In June, the Executive Board of the IMF approved a three-year total arrangement of a $ 16.8 million arrangement under the Extended Fund Facility for the Indian Ocean archipelago of 90,000 inhabitants.
The disbursements are subject to semi-annual program reviews of the reform programme by the IMF.
According to the IMF, Seychelles’ implementation of the programme in conjunction with its economic fundamentals were deemed “strong” despite a weakening of the country’s external position halfway through the year.
“At the first test date of end-June 2014, all performance criteria were met; based on preliminary data, all third quarter indicative targets were also achieved,” read the statement.” The structural agenda remains broadly on track, although there were some technical delays, notably with respect to amending tax legislation to make it consistent with international transparency norms.”
Slower growth due to devalued currency
The IMF has revised its projected growth for 2014 downwards from 3.7 percent to 2.8 percent, due to weaker global demand for Seychelles' two principal foreign exchange earners—tourism and canned tuna.
A rise in personal earnings and the availability of private sector credit have fueled a surge in imports to the island nation, placing increased pressure on the balance of payments.
As a result, the exchange rate in Seychelles depreciated by 11 percent from early August until the end of October.
The IMF have described the Central Bank of Seychelles (CBS)’s decision to tighten the reserve money target for the fourth quarter of the year and maintain this stance into 2015 as a “strong response” designed to dampen inflationary second-round effects of the depreciation.
“The flexible exchange rate regime continues to serve the country well, and can act as an important safety valve in helping to manage the pressures and restore external equilibrium,” read the IMF statement.
Slow but steady progress
The IMF went on to praise the Seychelles government’s “steadfast implementation” of the structural agenda to ensure greater transparency and efficiency in the use of public resources, strengthening the governance of state-owned enterprises, and enhancing the environment for private sector development.
In 2008, the Indian Ocean island nation’s total public debt stood at 151 percent of GDP with external public debt representing almost 95 percent of GDP ($808 million).

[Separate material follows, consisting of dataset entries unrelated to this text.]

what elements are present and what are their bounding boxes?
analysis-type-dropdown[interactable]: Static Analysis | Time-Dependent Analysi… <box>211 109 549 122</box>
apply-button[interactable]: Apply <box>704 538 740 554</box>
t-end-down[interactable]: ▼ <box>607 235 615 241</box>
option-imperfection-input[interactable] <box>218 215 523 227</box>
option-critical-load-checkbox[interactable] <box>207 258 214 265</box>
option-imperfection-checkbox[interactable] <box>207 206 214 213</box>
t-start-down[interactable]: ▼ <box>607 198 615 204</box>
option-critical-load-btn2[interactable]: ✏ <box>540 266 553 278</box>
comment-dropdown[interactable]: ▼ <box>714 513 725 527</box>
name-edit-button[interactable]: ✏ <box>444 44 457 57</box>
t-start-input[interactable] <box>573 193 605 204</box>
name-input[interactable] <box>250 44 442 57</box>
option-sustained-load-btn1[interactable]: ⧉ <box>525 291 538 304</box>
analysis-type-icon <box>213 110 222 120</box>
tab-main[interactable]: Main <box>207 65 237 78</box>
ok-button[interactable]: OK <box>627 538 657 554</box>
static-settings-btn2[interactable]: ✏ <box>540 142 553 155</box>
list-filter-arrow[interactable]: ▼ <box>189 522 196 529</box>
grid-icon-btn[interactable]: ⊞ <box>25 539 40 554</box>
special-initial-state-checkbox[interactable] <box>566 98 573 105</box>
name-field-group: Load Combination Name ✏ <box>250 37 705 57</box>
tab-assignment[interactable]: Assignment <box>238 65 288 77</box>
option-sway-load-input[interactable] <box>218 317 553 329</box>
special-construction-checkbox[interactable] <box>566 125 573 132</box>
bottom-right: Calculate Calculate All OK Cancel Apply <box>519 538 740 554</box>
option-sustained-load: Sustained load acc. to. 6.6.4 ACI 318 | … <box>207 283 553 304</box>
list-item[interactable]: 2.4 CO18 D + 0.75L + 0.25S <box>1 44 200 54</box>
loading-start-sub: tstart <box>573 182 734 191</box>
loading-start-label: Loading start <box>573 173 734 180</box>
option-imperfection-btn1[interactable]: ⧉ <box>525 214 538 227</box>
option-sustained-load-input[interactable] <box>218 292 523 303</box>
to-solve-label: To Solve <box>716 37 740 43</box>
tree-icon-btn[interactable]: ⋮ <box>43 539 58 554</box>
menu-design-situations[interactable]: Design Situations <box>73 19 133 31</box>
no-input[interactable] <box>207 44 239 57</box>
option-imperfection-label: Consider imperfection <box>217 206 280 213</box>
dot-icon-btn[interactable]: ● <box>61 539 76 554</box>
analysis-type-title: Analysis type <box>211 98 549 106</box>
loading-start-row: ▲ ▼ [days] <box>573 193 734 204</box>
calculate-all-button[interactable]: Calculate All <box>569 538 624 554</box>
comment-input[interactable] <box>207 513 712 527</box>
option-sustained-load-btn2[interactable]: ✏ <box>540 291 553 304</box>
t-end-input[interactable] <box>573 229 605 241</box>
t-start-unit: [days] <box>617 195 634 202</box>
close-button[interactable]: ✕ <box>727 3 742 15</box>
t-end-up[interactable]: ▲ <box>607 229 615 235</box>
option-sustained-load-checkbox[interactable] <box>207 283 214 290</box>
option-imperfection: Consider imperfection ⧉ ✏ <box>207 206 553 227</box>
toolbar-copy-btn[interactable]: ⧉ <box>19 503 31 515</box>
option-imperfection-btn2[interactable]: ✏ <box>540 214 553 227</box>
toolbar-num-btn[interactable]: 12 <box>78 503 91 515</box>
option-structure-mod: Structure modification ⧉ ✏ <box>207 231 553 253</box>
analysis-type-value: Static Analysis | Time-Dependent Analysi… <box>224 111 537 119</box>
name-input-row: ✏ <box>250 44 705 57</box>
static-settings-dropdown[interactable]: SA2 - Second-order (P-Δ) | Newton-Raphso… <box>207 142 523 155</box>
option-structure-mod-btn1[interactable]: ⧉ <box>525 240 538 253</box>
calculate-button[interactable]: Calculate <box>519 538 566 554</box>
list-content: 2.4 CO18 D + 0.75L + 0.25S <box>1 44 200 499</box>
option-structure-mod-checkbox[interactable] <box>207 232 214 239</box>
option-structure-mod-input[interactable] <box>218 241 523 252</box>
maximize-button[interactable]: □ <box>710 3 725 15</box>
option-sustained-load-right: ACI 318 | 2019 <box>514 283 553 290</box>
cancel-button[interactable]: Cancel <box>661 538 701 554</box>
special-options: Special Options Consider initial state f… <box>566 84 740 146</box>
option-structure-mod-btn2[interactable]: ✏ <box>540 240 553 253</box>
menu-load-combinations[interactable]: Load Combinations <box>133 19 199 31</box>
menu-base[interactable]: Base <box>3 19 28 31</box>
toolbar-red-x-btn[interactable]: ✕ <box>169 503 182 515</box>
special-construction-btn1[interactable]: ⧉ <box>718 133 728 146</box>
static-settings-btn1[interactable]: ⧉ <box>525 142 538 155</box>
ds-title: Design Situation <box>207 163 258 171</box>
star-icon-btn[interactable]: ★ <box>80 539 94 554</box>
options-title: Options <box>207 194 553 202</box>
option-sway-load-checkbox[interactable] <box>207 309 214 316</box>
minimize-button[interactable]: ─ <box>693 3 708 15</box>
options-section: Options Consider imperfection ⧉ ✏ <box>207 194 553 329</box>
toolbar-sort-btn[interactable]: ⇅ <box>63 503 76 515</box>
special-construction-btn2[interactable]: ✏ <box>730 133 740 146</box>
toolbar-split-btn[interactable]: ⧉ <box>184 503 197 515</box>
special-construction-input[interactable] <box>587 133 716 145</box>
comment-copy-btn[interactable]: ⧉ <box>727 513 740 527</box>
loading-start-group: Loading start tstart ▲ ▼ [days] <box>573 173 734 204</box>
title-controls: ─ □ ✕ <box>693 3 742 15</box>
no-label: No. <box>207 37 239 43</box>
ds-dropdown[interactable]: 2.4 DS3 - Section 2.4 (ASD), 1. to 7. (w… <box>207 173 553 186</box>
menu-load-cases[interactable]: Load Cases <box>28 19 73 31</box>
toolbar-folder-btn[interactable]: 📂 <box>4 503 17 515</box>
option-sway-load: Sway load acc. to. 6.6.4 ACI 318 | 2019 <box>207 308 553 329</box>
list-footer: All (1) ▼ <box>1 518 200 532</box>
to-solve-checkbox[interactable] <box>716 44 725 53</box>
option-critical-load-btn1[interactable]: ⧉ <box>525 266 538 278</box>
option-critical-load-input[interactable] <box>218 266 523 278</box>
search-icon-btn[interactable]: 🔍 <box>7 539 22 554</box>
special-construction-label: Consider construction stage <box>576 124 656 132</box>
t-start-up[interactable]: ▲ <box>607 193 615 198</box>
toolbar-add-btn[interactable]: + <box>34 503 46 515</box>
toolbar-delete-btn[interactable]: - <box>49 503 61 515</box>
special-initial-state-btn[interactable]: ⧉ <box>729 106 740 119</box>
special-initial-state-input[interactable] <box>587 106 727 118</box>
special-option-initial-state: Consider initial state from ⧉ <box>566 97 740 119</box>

The majority of the country’s debt was owed towards Paris Club creditors, and the inability to meet the debt repayments prompted Seychelles President James Michel to embark on a five-year IMF-backed economic reform programme in October 2008, ending in October 2013.
In March 2014, following the visit of an IMF mission to Seychelles, the IMF mission chief for Seychelles, Marshall Mills, announced that the Executive Board would consider proposals for the international financial institution to support a new generation of reforms for the Seychelles in June.
The resultant EFF programme currently in place is aimed at reducing the country’s high debt levels while at the same time strengthening macroeconomic stability, reducing Seychelles’ vulnerabilities, and supporting wide-ranging structural reforms for sustained and inclusive growth.
The Seychelles government has pledged to bring the country‘s public debt to 50 percent of GDP by 2018. In October, the finance ministry confirmed that Seychelles’ debt-to-GDP ratio had declined to 63 percent – 33 percent external debt and 30 percent domestic debt – as at the end of August 2014 compared to 77.5 percent of GDP in 2012.